Problem requirements
Please report every line in the material below where the word "datelor" is found.

Dataset entries
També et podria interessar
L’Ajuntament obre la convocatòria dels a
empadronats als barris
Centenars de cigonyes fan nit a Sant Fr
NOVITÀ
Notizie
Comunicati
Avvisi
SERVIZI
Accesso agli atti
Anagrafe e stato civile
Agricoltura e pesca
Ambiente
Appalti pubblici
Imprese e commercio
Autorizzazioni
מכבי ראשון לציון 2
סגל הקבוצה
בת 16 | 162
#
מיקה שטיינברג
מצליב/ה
...
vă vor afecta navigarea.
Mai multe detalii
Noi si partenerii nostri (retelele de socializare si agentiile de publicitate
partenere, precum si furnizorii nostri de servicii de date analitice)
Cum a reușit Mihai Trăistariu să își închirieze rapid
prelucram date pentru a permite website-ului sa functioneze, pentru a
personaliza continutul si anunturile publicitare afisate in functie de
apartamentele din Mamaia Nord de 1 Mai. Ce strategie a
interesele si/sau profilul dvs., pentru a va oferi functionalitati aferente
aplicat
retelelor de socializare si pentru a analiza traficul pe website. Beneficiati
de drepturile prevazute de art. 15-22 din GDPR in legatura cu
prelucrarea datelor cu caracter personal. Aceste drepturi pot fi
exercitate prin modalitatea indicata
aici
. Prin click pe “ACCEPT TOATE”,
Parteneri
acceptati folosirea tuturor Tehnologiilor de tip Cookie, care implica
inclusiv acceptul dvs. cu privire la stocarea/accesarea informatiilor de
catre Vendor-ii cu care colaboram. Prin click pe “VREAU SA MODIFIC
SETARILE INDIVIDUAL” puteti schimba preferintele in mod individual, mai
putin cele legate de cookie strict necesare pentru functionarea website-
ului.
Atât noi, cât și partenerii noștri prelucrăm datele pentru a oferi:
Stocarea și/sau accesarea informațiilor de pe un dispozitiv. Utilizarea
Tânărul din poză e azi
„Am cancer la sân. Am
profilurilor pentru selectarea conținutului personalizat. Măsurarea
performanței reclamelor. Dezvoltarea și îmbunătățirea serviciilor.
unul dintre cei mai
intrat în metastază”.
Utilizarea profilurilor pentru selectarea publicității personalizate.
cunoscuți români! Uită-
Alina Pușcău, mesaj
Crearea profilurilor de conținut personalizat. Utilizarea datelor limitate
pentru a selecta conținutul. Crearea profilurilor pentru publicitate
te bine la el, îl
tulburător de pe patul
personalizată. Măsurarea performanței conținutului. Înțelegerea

Solution for this exercise
prelucrarea datelor cu caracter personal. Aceste drepturi pot fi
Crearea profilurilor de conținut personalizat. Utilizarea datelor limitate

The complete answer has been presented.